Fix failure to delete spill files of aborted transactions

Logical decoding's reorderbuffer.c may spill transaction files to disk
when transactions are large.  These are supposed to be removed when they
become "too old" by xid; but file removal requires the boundary LSNs of
the transaction to be known.  The final_lsn is only set when we see the
commit or abort record for the transaction, but nothing sets the value
for transactions that crash, so the removal code misbehaves -- in
assertion-enabled builds, it crashes by a failed assertion.
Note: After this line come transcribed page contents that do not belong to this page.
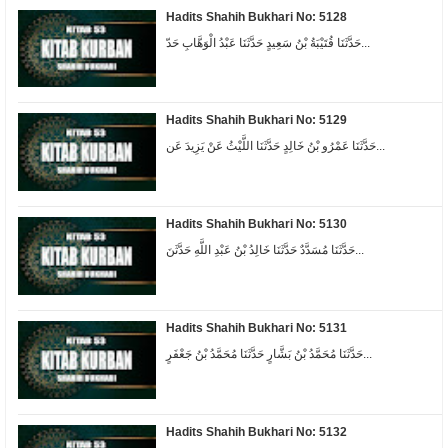
Hadits Shahih Bukhari No: 5128
حَدَّثَنَا قُتَيْبَةُ بْنُ سَعِيدٍ حَدَّثَنَا عَبْدُ الْوَهَّابِ حَدّ...
Hadits Shahih Bukhari No: 5129
حَدَّثَنَا عَمْرُو بْنُ خَالِدٍ حَدَّثَنَا اللَّيْثُ عَنْ يَزِيدَ عَن...
Hadits Shahih Bukhari No: 5130
حَدَّثَنَا مُسَدَّدٌ حَدَّثَنَا خَالِدُ بْنُ عَبْدِ اللَّهِ حَدَّثَنَ...
Hadits Shahih Bukhari No: 5131
حَدَّثَنَا مُحَمَّدُ بْنُ بَشَّارٍ حَدَّثَنَا مُحَمَّدُ بْنُ جَعْفَرٍ...
Hadits Shahih Bukhari No: 5132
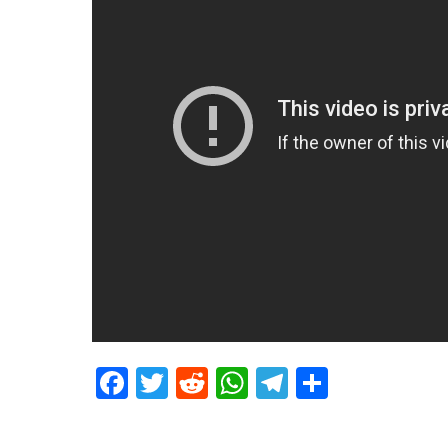
Facebook
Twitter
Reddit
WhatsApp
Telegram
Teilen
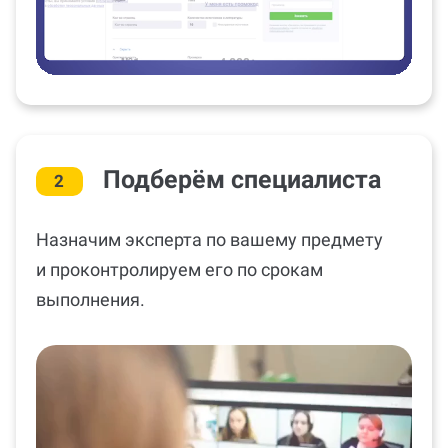
Подберём специалиста
2
Назначим эксперта по вашему предмету
и проконтролируем его по срокам
выполнения.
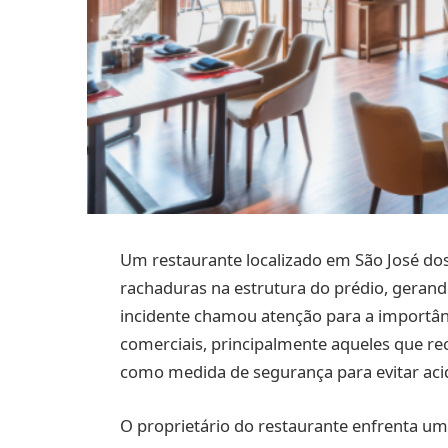
Um restaurante localizado em São José dos
rachaduras na estrutura do prédio, geran
incidente chamou atenção para a importâ
comerciais, principalmente aqueles que re
como medida de segurança para evitar acid
O proprietário do restaurante enfrenta um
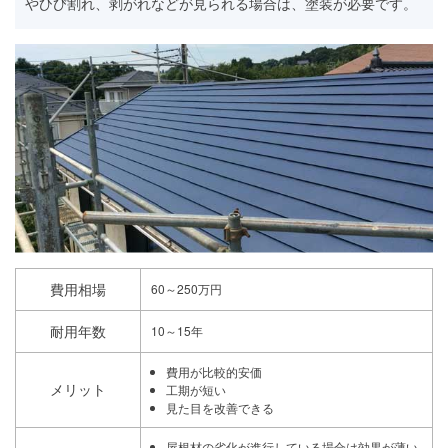
やひび割れ、剥がれなどが見られる場合は、塗装が必要です。
費用相場
60～250万円
耐用年数
10～15年
費用が比較的安価
メリット
工期が短い
見た目を改善できる
屋根材の劣化が進行している場合は効果が薄い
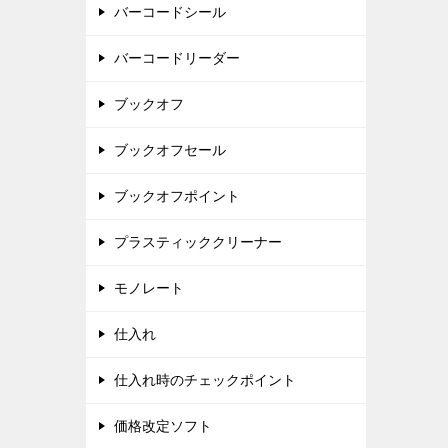
バーコードシール
バーコードリーダー
ブックオフ
ブックオフセール
ブックオフポイント
プラスティッククリーナー
モノレート
仕入れ
仕入れ時のチェックポイント
価格改定ソフト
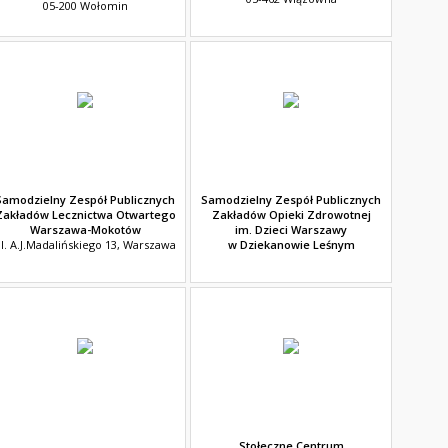
05-200 Wołomin
Samodzielny Zespół Publicznych
Samodzielny Zespół Publicznych
Zakładów Lecznictwa Otwartego
Zakładów Opieki Zdrowotnej
Warszawa-Mokotów
im. Dzieci Warszawy
l. A.J.Madalińskiego 13, Warszawa
w Dziekanowie Leśnym
Stołeczne Centrum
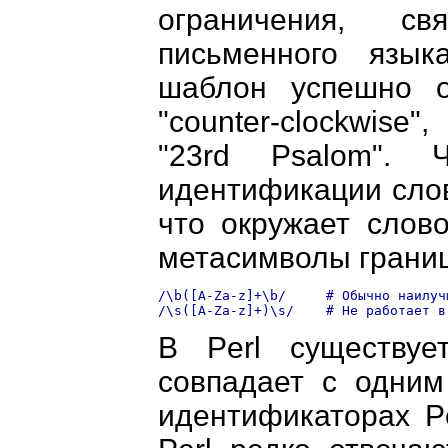
ограничения, с
письменного язык
шаблон успешно о
"counter-clockwise"
"23rd Psalom". 
идентификации слов
что окружает слово
метасимволы границ,
/\b([A-Za-z]+\b/     # Обычно наилучш
В Perl существуе
совпадает с одни
идентификаторах P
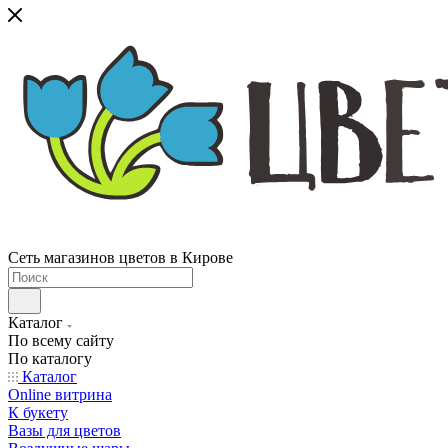
Сеть магазинов цветов в Кирове
Каталог
По всему сайту
По каталогу
Каталог
Online витрина
К букету
Вазы для цветов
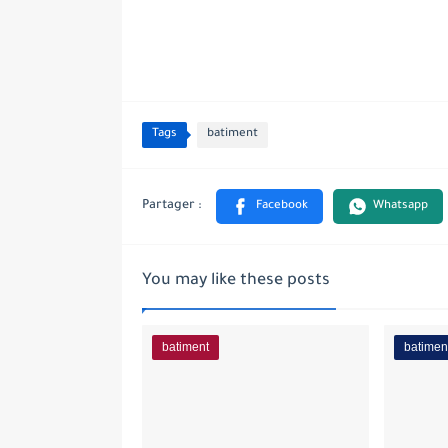
Tags
batiment
You may like these posts
batiment
batimen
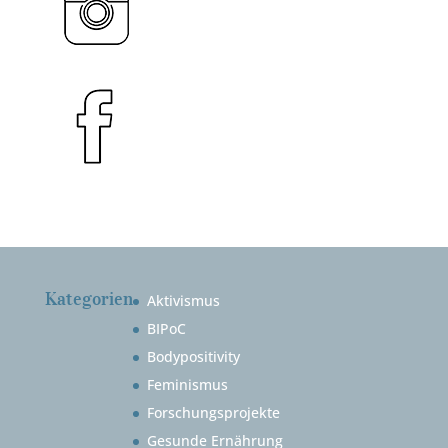
Kategorien
Aktivismus
BIPoC
Bodypositivity
Feminismus
Forschungsprojekte
Gesunde Ernährung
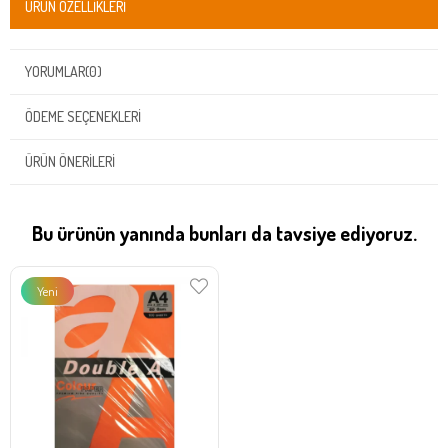
ÜRÜN ÖZELLIKLERI
YORUMLAR
(0)
ÖDEME SEÇENEKLERI
ÜRÜN ÖNERILERI
Bu ürünün yanında bunları da tavsiye ediyoruz.
Yeni
Ürün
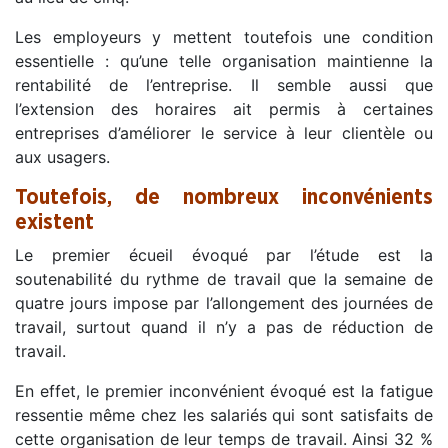
Les employeurs y mettent toutefois une condition
essentielle : qu’une telle organisation maintienne la
rentabilité de l’entreprise. Il semble aussi que
l’extension des horaires ait permis à certaines
entreprises d’améliorer le service à leur clientèle ou
aux usagers.
Toutefois, de nombreux inconvénients
existent
Le premier écueil évoqué par l’étude est la
soutenabilité du rythme de travail que la semaine de
quatre jours impose par l’allongement des journées de
travail, surtout quand il n’y a pas de réduction de
travail.
En effet, le premier inconvénient évoqué est la fatigue
ressentie même chez les salariés qui sont satisfaits de
cette organisation de leur temps de travail. Ainsi 32 %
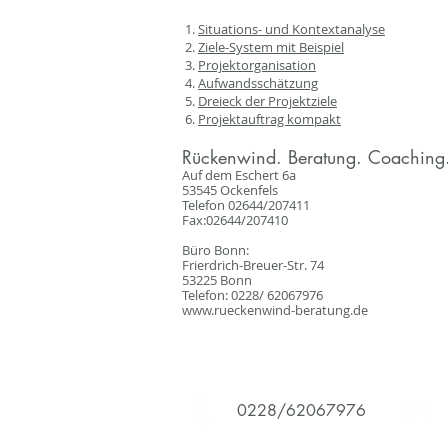
Situations- und Kontextanalyse
Ziele-System mit Beispiel
Projektorganisation
Aufwandsschätzung
Dreieck der Projektziele
Projektauftrag kompakt
Rückenwind. Beratung. Coaching.
Auf dem Eschert 6a
53545 Ockenfels
Telefon 02644/207411
Fax:02644/207410
Büro Bonn:
Frierdrich-Breuer-Str. 74
53225 Bonn
Telefon: 0228/ 62067976
www.rueckenwind-beratung.de
0228/62067976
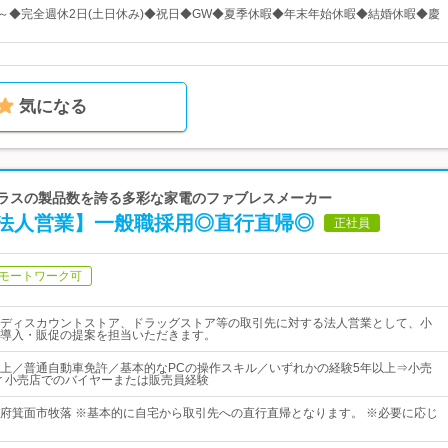
日～◆完全週休2日(土日休み)◆祝日◆GW◆夏季休暇◆年末年始休暇◆結婚休暇◆慶
気になる
クラスの製品数を誇る多彩な家電のファブレスメーカー
法人営業】一般職採用◎直行直帰◎
正社員
モートワーク可
ディスカウントストア、ドラッグストア等の取引先に対する法人営業として、小
導入・販促の提案を担当いただきます。
上／普通自動車免許／基本的なPCの操作スキル／いずれかの経験5年以上⇒小売
or 小売店でのバイヤーまたは販売員経験
府箕面市牧落 ※基本的に自宅から取引先への直行直帰となります。 ※必要に応じ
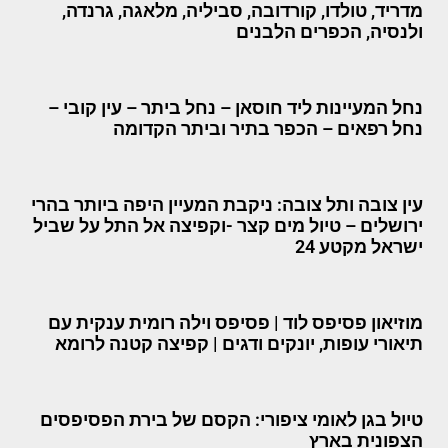
מדריד, טולדו, קורדובה, סביליה, מלאגה, גרנדה,
ולנסיה, הכפרים הלבנים
נחל המעיינות ליד חוסאן – נחל ביתר – עין קובי –
נחל רפאים – הכפר בתיר וביתר הקדומה
עין צובה ותל צובה: ניקבת המעיין היפה ביותר בהרי
ירושלים – טיול מים קצר -וקפיצה אל התל על שביל
ישראל מקטע 24
מוזיאון פסיפס לוד | פסיפס וילה רומית ענקית עם
תיאורי עופות, יונקים ודגים | קפיצה קטנה לרומא
טיול בגן לאומי ציפורי: הקסם של בירת הפסיפסים
הצפונית בארץ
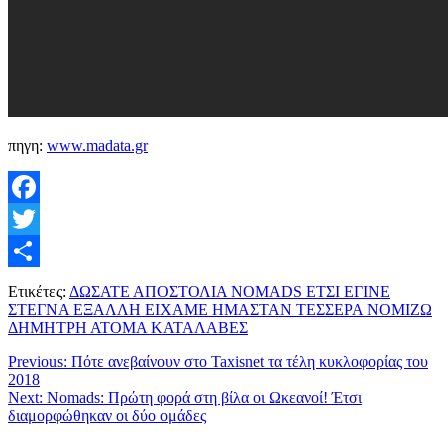
πηγη:
www.madata.gr
Facebook
Twitter
Μοιραστείτε
Ετικέτες:
ΔΩΣΑΤΕ ΑΠΟΣΤΟΛΙΑ NOMADS ΕΤΣΙ ΕΓΙΝΕ
ΣΤΕΓΝΑ ΕΞΑΛΛΗ ΕΙΧΑΜΕ ΗΜΑΣΤΑΝ ΤΕΣΣΕΡΑ ΝΟΜΙΖΩ
ΔΗΜΗΤΡΗ ΑΤΟΜΑ ΚΑΤΑΛΑΒΕΣ
Previous:
Πότε ανεβαίνουν στο Taxisnet τα τέλη κυκλοφορίας του
2018
Next:
Nomads: Πρώτη φορά στη βίλα οι Ωκεανοί! Έτσι
διαμορφώθηκαν οι δύο ομάδες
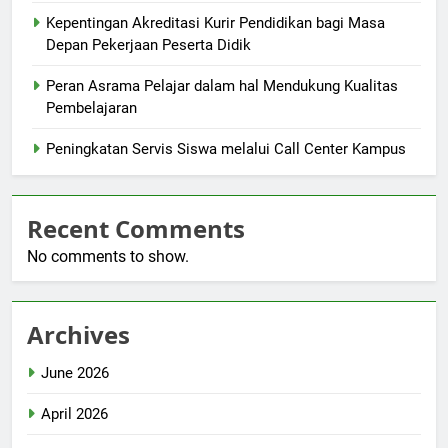
Kepentingan Akreditasi Kurir Pendidikan bagi Masa
Depan Pekerjaan Peserta Didik
Peran Asrama Pelajar dalam hal Mendukung Kualitas
Pembelajaran
Peningkatan Servis Siswa melalui Call Center Kampus
Recent Comments
No comments to show.
Archives
June 2026
April 2026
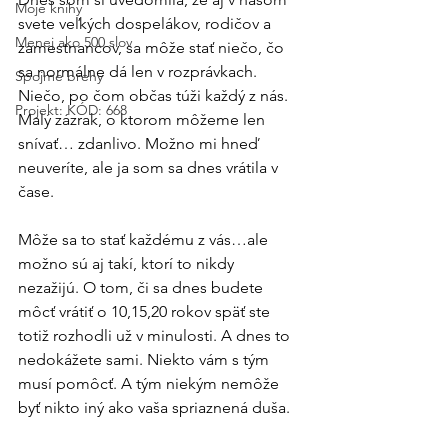
Moje knihy
svete veľkých dospelákov, rodičov a 
Menej ako 500 slov
zamestnancov, sa môže stať niečo, čo 
sa normálne dá len v rozprávkach. 
Spojme brehy
Niečo, po čom občas túži každý z nás. 
Projekt: KÓD: 668
Malý zázrak, o ktorom môžeme len 
snívať… zdanlivo. Možno mi hneď 
neuveríte, ale ja som sa dnes vrátila v 
čase.
Môže sa to stať každému z vás…ale 
možno sú aj takí, ktorí to nikdy 
nezažijú. O tom, či sa dnes budete 
môcť vrátiť o 10,15,20 rokov späť ste 
totiž rozhodli už v minulosti. A dnes to 
nedokážete sami. Niekto vám s tým 
musí pomôcť. A tým niekým nemôže 
byť nikto iný ako vaša spriaznená duša.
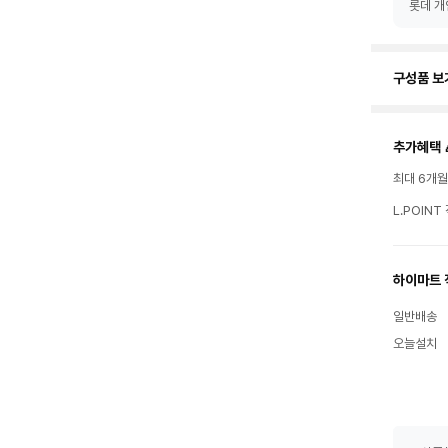
롯데 개
구성품 보
추가혜택 
최대 6개
L.POIN
하이마트 
일반배송
오늘설치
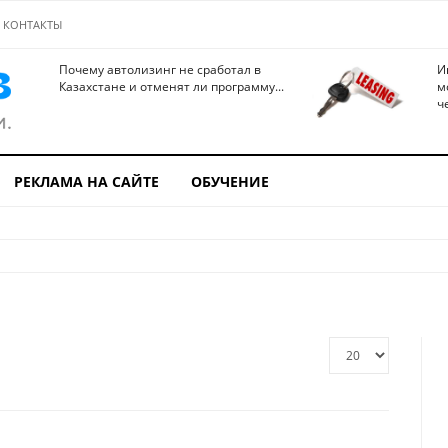
КОНТАКТЫ
Почему автолизинг не сработал в
И
Казахстане и отменят ли программу...
м
ч
РЕКЛАМА НА САЙТЕ
ОБУЧЕНИЕ
Кол-
во
строк:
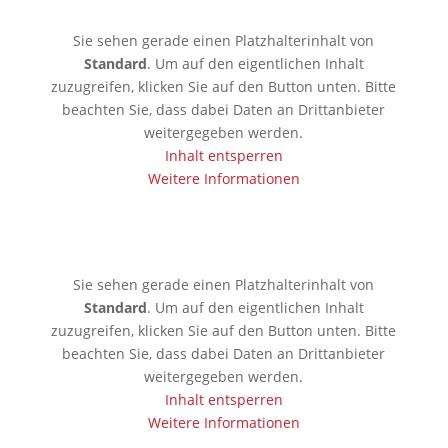
Sie sehen gerade einen Platzhalterinhalt von
Standard
. Um auf den eigentlichen Inhalt
zuzugreifen, klicken Sie auf den Button unten. Bitte
beachten Sie, dass dabei Daten an Drittanbieter
weitergegeben werden.
Inhalt entsperren
Weitere Informationen
🇱🇰 Colombo
Sie sehen gerade einen Platzhalterinhalt von
Standard
. Um auf den eigentlichen Inhalt
zuzugreifen, klicken Sie auf den Button unten. Bitte
beachten Sie, dass dabei Daten an Drittanbieter
weitergegeben werden.
Inhalt entsperren
Weitere Informationen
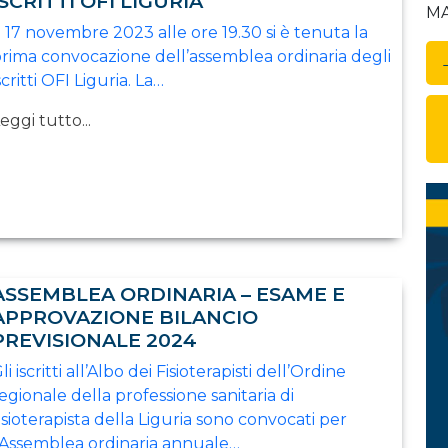
ISCRITTI OFI LIGURIA
MAI
l 17 novembre 2023 alle ore 19.30 si è tenuta la
rima convocazione dell’assemblea ordinaria degli
scritti OFI Liguria. La…
eggi tutto...
ASSEMBLEA ORDINARIA – ESAME E
APPROVAZIONE BILANCIO
PREVISIONALE 2024
li iscritti all’Albo dei Fisioterapisti dell’Ordine
egionale della professione sanitaria di
isioterapista della Liguria sono convocati per
’Assemblea ordinaria annuale…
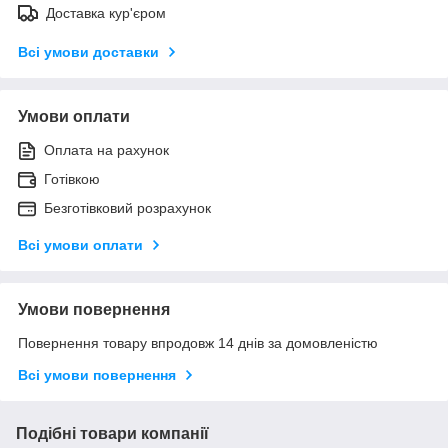
Доставка кур'єром
Всі умови доставки
Умови оплати
Оплата на рахунок
Готівкою
Безготівковий розрахунок
Всі умови оплати
Умови повернення
Повернення товару впродовж 14 днів за домовленістю
Всі умови повернення
Подібні товари компанії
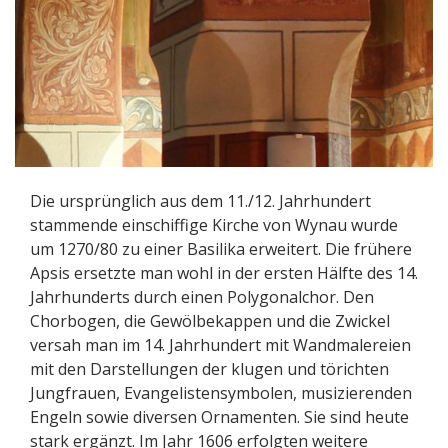
Die ursprünglich aus dem 11./12. Jahrhundert
stammende einschiffige Kirche von Wynau wurde
um 1270/80 zu einer Basilika erweitert. Die frühere
Apsis ersetzte man wohl in der ersten Hälfte des 14.
Jahrhunderts durch einen Polygonalchor. Den
Chorbogen, die Gewölbekappen und die Zwickel
versah man im 14. Jahrhundert mit Wandmalereien
mit den Darstellungen der klugen und törichten
Jungfrauen, Evangelistensymbolen, musizierenden
Engeln sowie diversen Ornamenten. Sie sind heute
stark ergänzt. Im Jahr 1606 erfolgten weitere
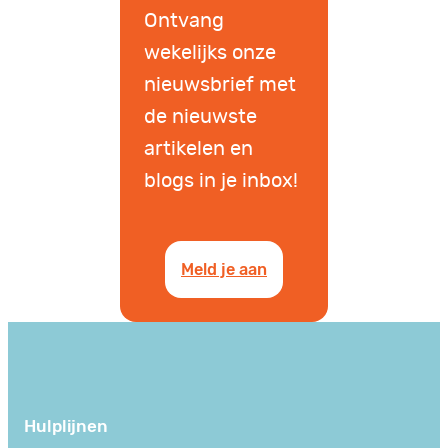
Ontvang
wekelijks onze
nieuwsbrief met
de nieuwste
artikelen en
blogs in je inbox!
Meld je aan
Hulplijnen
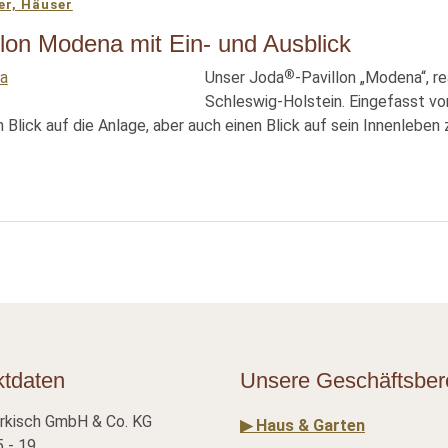
er, Häuser
llon Modena mit Ein- und Ausblick
®
Unser Joda
-Pavillon „Modena“, re
Schleswig-Holstein. Eingefasst vo
n Blick auf die Anlage, aber auch einen Blick auf sein Innenleben 
ktdaten
Unsere Geschäftsber
rkisch GmbH & Co. KG
▶ Haus & Garten
 - 19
To fix, modify the final_lsn of transactions that don't have a value
set, to the LSN of the very latest change in the transaction.  This
causes the spilled files to be removed appropriately.

Author: Atsushi Torikoshi
Reviewed-by: Kyotaro HORIGUCHI, Craig Ringer, Masahiko Sawada
Discussion: https://postgr.es/m/54e4e488-186b-a056-6628-50628e4e4ebc@lab.ntt.co.jp
This commit is contained in:
Alvaro Herrera 2018-01-05 12:17:10 -03:00
parent 054e8c6cdb
commit df9f682c7b
2 changed files with 19 additions and 2 deletions

View File

@ -1670,8 +1670,8 @@ ReorderBufferAbortOld(ReorderBuffer *rb, TransactionId oldestRunningXid)
* Iterate through all (potential) toplevel TXNs and abort all that are
* older than what possibly can be running. Once we've found the first
* that is alive we stop, there might be some that acquired an xid earlier
* but started writing later, but it's unlikely and they will cleaned up
* in a later call to ReorderBufferAbortOld().
* but started writing later, but it's unlikely and they will be cleaned
* up in a later call to this function.
*/
dlist_foreach_modify(it, &rb->toplevel_by_lsn)
{
@ -1681,6 +1681,21 @@ ReorderBufferAbortOld(ReorderBuffer *rb, TransactionId oldestRunningXid)
if (TransactionIdPrecedes(txn->xid, oldestRunningXid))
{
/*
* We set final_lsn on a transaction when we decode its commit or
* abort record, but we never see those records for crashed
* transactions. To ensure cleanup of these transactions, set
* final_lsn to that of their last change; this causes
* ReorderBufferRestoreCleanup to do the right thing.
*/
if (txn->serialized && txn->final_lsn == 0)
{
ReorderBufferChange *last =
dlist_tail_element(ReorderBufferChange, node, &txn->changes);
txn->final_lsn = last->lsn;
}
elog(DEBUG2, "aborting old transaction %u", txn->xid);
/* remove potential on-disk data, and deallocate this tx */

View File

@ -168,6 +168,8 @@ typedef struct ReorderBufferTXN
* * plain abort record
* * prepared transaction abort
* * error during decoding
* * for a crashed transaction, the LSN of the last change, regardless of
* what it was.
* ----
*/
XLogRecPtr final_lsn;